This study examines the extent and determinants of poverty in Somaliland using the Wealth Index as the dependent variable. Independent variables include individual factors (age, sex, education, number of household members, living children, and household head’s marital status), community-level factors (residence and region), and household-level factors (access to safe drinking water and sanitation facilities). These variables collectively provide a comprehensive framework for exploring poverty drivers.
library(haven)
EData<-read_dta("~/SLDHS.dta")
library(dplyr)
relevant <- EData %>%
select("V190", "V024", "V025", "V106", "V152", "V151", "V136", "V201", "V501", "V113", "V116")
str(relevant)
## tibble [17,686 × 11] (S3: tbl_df/tbl/data.frame)

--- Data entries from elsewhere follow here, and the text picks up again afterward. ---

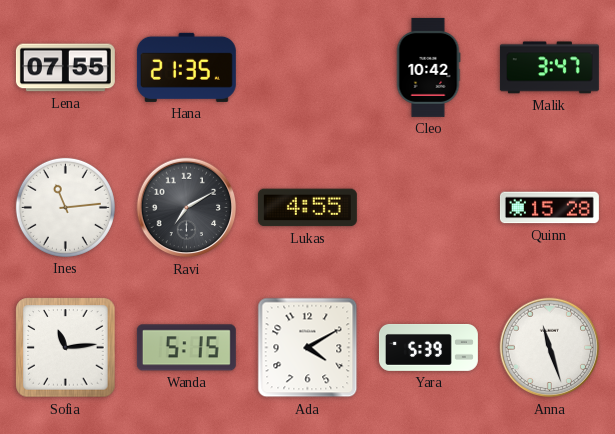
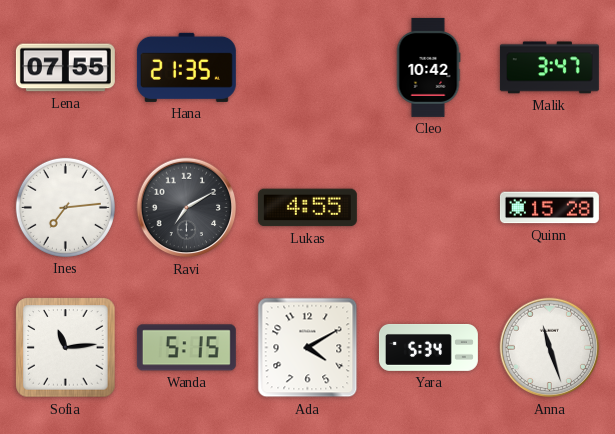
Ines: 11:14 -> 7:14
Yara: 5:39 -> 5:34
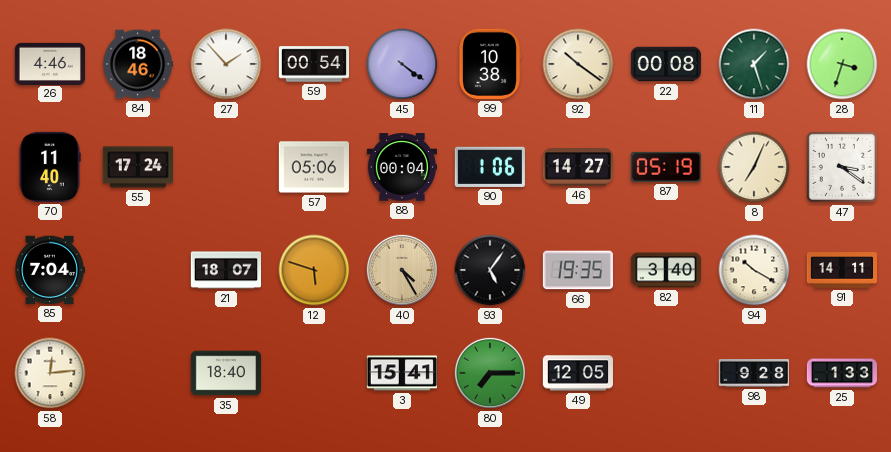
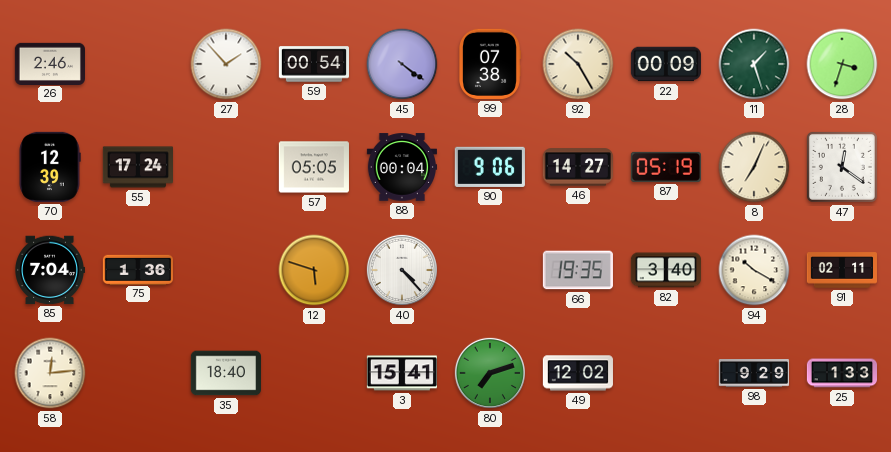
26: 4:46 -> 2:46
84: 18:46 -> none
99: 10:38 -> 07:38
92: 10:21 -> 10:25
22: 00:08 -> 00:09
70: 11:40 -> 12:39
57: 05:06 -> 05:05
90: 1:06 -> 9:06
47: 3:21 -> 12:21
75: none -> 1:36
21: 18:07 -> none
40: 4:25 -> 4:23
40 dial: champagne -> white
93: 5:06 -> none
91: 14:11 -> 02:11
80: 7:15 -> 7:12
49: 12:05 -> 12:02
98: 9:28 -> 9:29
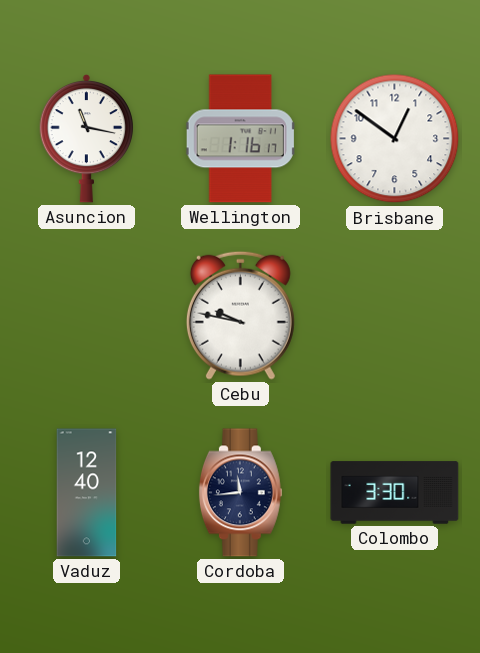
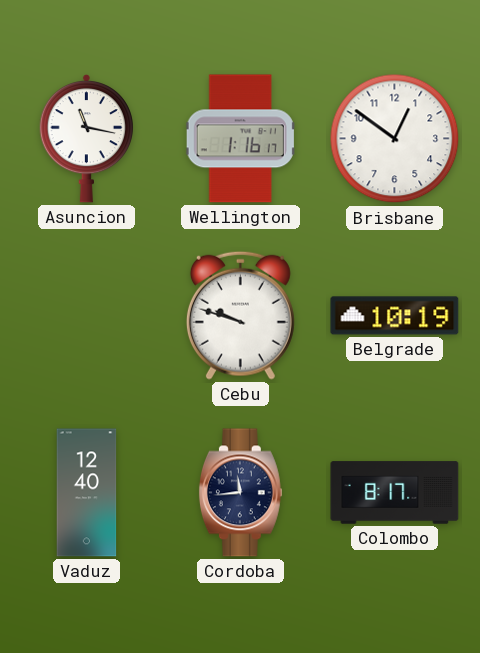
Cebu: 9:47 -> 9:48
Belgrade: none -> 10:19
Colombo: 3:30 -> 8:17
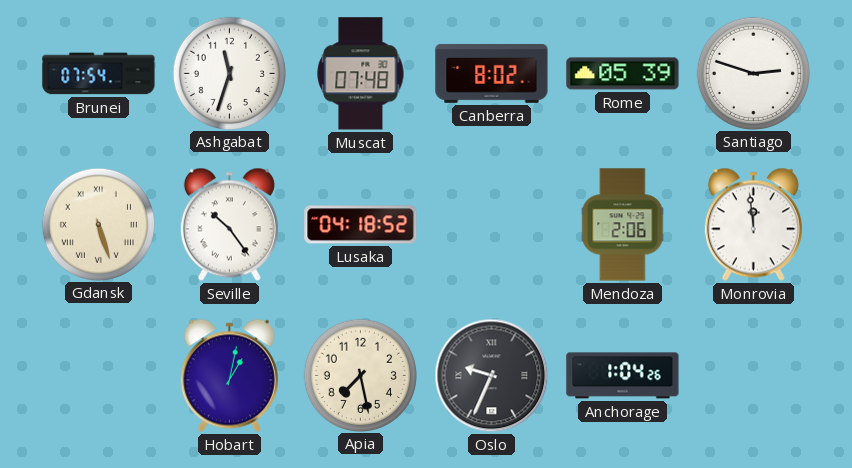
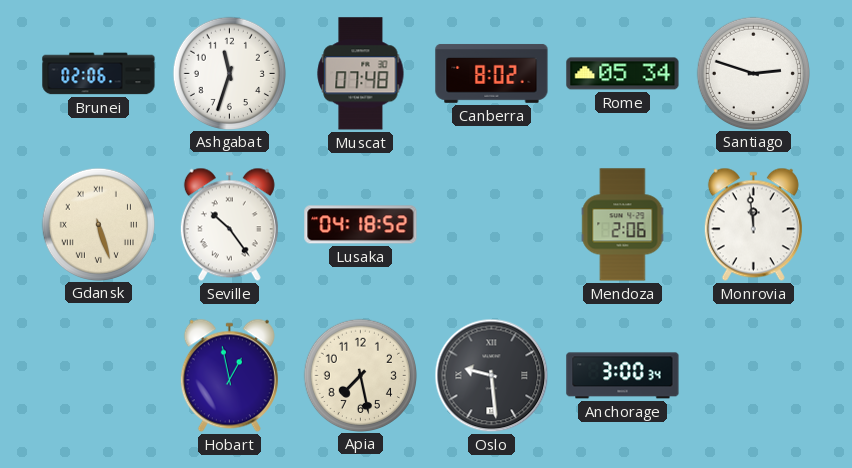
Brunei: 07:54 -> 02:06
Rome: 05:39 -> 05:34
Hobart: 1:02 -> 12:58
Oslo: 9:34 -> 9:29
Anchorage: 1:04 -> 3:00
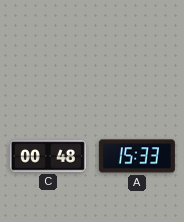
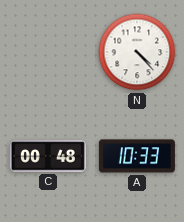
N: none -> 4:23
A: 15:33 -> 10:33
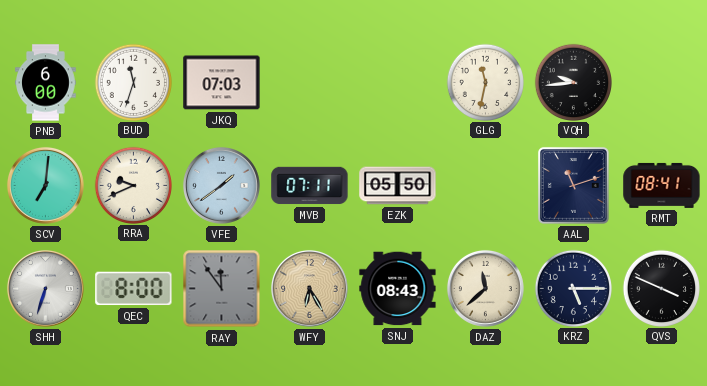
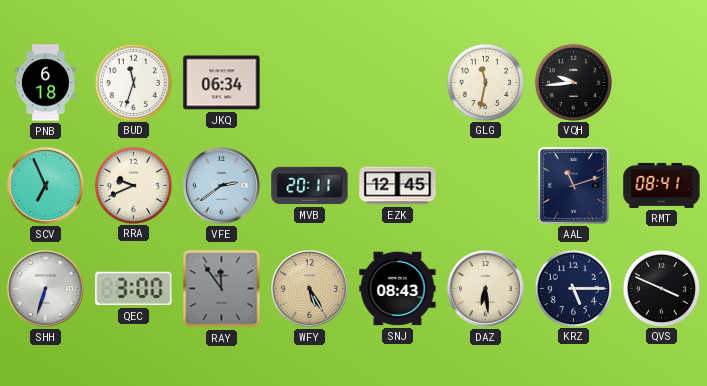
PNB: 6:00 -> 6:18
JKQ: 07:03 -> 06:34
SCV: 7:01 -> 6:56
VFE: 1:39 -> 2:39
MVB: 07:11 -> 20:11
EZK: 05:50 -> 12:45
QEC: 8:00 -> 3:00
WFY: 6:25 -> 5:25
DAZ: 11:38 -> 6:29
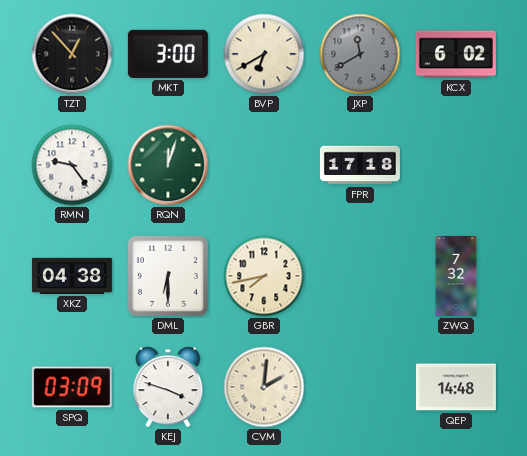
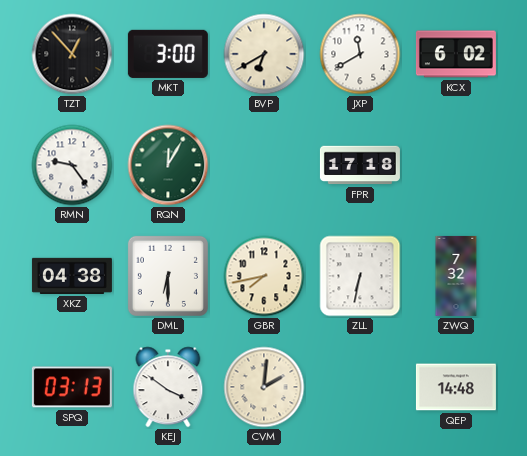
JXP dial: grey -> white
RQN: 12:03 -> 12:05
ZLL: none -> 6:32
SPQ: 03:09 -> 03:13
KEJ: 3:48 -> 3:51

## $ V190: dbl+lbl [1:17686] 5, 5, 5, 5, 5, 3, 3, 2, 2, 2, 2, 3, 3, 3, 3, 3, 3, 3...
## ..@ label : chr "Wealth index combined"
## ..@ format.stata: chr "%1.0f"
## ..@ labels : Named num [1:5] 1 2 3 4 5
## .. ..- attr(*, "names")= chr [1:5] "Lowest" "Second" "Middle" "Fourth" ...
## $ V024: dbl+lbl [1:17686] 11, 11, 11, 11, 11, 11, 11, 11, 11, 11, 11, 11, 11, ...
## ..@ label : chr "Region"
## ..@ format.stata: chr "%2.0f"
## ..@ labels : Named num [1:6] 11 12 13 14 15 16
## .. ..- attr(*, "names")= chr [1:6] "Awdal" " Marodijeh" "Sahil" "Togdheer" ...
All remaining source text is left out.